A Quick Guide To Standard Freelance Writing Rates
Whether you are new to freelance writing or you have been writing for a while and are wondering whether or not you’re getting paid enough at the moment, you may be interested in what the going rate is for written work. Of course, as a freelance writer you do not want to undersell yourself, but you do not want to risk over charging if this will be detrimental to your chances of winning work.
Competing in a global market
The first thing to be aware of is that, thanks to the Internet and global communications, you will not only be competing with people in your own country but from all around the world as well. As a result, there is potentially a wide range of different rates that people will be willing to work for, depending upon the cost of living in their own country.
For example, there may be someone in the United States who would struggle in earning only a few dollars per hour, whereas someone in south-east Asia may be able to make a good living earning just a few dollars per hour.

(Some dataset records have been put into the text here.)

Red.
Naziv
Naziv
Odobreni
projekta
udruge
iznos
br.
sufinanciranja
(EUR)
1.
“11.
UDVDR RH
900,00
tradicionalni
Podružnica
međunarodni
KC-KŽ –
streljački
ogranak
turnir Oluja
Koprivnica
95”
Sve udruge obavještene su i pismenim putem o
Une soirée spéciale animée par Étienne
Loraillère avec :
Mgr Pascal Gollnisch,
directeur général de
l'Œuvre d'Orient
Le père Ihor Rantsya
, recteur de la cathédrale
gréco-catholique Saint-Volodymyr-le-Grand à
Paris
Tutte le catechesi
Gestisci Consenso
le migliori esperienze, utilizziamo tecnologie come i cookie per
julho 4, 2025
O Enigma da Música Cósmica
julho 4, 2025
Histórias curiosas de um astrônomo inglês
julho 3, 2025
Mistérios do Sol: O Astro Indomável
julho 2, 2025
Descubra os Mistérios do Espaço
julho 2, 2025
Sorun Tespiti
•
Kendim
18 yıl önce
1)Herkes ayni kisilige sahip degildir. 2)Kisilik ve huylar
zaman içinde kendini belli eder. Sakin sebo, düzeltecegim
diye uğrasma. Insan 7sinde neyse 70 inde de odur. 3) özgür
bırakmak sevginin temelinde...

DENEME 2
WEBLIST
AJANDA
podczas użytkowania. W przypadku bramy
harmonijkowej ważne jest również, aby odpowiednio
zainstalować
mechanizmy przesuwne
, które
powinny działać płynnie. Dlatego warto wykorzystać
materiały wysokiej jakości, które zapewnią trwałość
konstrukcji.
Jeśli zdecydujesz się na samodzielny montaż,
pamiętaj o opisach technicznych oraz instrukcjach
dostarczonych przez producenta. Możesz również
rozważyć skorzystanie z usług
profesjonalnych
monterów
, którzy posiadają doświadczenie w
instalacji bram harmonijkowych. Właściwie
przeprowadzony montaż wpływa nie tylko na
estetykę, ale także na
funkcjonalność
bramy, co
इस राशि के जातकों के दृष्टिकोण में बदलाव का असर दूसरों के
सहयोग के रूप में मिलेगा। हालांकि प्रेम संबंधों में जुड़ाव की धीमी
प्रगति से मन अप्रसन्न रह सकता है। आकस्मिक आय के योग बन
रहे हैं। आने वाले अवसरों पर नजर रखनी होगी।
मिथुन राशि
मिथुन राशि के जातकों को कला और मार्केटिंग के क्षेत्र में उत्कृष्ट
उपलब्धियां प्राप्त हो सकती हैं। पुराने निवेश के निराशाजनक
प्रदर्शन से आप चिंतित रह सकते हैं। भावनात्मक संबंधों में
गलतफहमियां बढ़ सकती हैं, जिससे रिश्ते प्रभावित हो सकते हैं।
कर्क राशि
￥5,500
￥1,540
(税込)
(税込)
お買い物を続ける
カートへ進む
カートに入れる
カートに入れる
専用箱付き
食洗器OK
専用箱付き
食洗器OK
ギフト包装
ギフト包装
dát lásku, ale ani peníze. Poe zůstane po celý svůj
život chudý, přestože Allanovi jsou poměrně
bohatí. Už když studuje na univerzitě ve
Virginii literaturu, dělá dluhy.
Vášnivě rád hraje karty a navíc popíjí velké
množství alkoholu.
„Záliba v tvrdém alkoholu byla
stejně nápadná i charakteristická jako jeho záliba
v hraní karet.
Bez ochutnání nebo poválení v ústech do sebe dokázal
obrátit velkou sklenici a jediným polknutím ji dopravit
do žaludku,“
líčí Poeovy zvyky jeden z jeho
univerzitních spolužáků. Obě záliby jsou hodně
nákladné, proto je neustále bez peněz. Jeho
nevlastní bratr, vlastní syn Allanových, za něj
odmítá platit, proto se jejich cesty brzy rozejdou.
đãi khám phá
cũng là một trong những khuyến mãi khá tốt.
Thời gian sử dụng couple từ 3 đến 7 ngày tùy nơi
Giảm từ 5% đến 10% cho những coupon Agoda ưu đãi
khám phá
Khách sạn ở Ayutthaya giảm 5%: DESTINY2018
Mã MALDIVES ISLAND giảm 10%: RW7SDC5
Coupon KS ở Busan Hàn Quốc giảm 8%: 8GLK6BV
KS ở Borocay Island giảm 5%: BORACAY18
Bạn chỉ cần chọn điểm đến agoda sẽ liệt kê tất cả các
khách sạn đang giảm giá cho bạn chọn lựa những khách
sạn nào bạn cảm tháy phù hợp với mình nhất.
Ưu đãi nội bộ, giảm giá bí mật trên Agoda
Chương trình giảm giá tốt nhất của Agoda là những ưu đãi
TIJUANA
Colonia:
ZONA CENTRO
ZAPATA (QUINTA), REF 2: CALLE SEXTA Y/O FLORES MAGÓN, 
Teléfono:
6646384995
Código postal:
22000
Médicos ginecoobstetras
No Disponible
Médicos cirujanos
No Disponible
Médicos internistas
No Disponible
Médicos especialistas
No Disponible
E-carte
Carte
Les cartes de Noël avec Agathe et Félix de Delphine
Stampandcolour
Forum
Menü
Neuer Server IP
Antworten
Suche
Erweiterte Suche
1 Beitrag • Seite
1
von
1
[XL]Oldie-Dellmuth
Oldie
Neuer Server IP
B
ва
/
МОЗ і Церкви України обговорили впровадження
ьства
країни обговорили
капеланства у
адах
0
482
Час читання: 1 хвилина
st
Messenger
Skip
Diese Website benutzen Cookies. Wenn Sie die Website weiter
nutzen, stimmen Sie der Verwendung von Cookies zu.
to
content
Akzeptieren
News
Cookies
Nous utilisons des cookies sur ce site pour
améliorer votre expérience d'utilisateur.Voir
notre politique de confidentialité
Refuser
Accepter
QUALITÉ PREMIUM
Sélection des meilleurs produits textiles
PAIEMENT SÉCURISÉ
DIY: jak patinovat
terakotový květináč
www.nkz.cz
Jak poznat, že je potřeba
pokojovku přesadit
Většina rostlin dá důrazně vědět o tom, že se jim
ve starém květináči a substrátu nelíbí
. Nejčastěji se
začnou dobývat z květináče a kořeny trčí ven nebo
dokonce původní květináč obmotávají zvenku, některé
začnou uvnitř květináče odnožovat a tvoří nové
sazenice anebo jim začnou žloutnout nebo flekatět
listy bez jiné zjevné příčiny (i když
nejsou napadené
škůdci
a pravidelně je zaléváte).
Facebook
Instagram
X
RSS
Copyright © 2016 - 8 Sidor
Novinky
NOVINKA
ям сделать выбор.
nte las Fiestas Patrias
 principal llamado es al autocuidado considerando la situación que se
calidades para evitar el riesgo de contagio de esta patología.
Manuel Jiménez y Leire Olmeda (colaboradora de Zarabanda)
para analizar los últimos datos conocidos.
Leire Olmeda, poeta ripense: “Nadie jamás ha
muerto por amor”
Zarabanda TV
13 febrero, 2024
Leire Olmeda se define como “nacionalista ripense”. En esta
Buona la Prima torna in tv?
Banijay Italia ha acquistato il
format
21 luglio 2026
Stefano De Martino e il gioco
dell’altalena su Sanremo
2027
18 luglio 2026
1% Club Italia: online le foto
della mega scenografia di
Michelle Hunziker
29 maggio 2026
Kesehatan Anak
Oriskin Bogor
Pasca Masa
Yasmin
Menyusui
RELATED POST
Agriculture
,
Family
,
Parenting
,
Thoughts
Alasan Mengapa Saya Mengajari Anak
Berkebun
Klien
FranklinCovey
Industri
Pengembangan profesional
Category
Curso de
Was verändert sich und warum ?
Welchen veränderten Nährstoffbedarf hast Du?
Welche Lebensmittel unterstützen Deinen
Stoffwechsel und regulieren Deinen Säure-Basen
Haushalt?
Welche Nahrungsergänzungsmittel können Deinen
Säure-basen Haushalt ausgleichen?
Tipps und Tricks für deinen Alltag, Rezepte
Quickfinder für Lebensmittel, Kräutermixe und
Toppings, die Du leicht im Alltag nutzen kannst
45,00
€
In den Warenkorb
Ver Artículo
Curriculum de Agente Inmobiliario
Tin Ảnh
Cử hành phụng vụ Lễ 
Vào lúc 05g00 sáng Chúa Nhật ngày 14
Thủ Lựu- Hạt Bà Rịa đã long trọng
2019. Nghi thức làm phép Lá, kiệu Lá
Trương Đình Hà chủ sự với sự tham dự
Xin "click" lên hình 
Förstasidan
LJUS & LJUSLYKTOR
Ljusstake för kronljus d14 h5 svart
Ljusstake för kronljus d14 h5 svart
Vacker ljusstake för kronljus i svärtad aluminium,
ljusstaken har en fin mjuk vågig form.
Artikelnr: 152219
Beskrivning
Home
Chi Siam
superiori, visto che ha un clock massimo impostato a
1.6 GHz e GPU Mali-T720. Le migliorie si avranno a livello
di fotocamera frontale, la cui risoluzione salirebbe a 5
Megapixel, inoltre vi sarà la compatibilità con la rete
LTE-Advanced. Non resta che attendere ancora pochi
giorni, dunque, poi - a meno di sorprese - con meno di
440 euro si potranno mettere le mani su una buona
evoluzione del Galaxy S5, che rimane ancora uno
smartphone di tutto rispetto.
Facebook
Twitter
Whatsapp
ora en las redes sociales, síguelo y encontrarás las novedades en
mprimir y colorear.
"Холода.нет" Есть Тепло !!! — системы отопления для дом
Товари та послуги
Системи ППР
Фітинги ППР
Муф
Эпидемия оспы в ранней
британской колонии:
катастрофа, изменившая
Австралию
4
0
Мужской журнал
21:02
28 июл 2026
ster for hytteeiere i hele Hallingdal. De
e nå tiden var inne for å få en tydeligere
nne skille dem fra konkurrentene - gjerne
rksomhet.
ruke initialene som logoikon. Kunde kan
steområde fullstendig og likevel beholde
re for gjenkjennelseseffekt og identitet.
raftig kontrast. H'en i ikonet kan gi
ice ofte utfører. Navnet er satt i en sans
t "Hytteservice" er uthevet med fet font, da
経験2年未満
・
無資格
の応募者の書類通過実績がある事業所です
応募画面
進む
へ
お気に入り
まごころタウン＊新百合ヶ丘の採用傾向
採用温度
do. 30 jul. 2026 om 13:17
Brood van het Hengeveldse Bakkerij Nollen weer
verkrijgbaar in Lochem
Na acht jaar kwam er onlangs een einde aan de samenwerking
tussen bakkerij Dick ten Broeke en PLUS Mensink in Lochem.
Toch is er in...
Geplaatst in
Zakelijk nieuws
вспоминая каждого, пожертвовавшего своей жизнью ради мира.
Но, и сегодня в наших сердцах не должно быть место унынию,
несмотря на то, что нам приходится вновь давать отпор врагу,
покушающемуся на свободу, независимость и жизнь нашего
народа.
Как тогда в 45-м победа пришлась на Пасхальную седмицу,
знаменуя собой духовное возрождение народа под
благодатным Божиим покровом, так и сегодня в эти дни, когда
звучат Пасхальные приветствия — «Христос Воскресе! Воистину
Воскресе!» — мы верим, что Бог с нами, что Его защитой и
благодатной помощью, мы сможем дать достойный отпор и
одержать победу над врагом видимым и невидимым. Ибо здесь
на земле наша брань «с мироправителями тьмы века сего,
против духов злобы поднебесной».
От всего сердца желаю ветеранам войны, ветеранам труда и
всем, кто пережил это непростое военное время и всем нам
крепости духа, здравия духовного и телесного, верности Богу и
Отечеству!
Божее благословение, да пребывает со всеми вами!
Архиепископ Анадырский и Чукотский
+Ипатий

Due to this massive fluctuation in prices, many clients who use content mills will take advantage of the low costs provided by some of the users. If the client is happy to look for low paid writers then it may be that you simply cannot compete. However, for the client, although they may benefit from low prices, the quality of the work may be quite poor, particularly if written by someone that doesn’t have English as their first language. Ideally, you want to look for clients who are happy to pay a little bit extra as long as they get high-quality work.
Content mills versus private clients
Most freelance writers look for work on freelancing websites on the Internet or by sourcing clients privately. Whilst the latter requires more motivation and dedication, it has the potential to be far more lucrative on a word-by-word basis.
You are unlikely to find clients who are willing to pay more than a few cents per word when using content mills, with some clients only willing to pay considerably less. However, private clients, such as magazines or big businesses, may be willing to pay as much as a dollar per word, or even much more for bigger campaigns.
Ultimately, freelance rates depend on the quality of your work, where you find the work, and what the requirements of the work are. Rather than focusing on what other people are earning, you need to ask yourself whether the amount that you are earning sufficiently meets your expectations.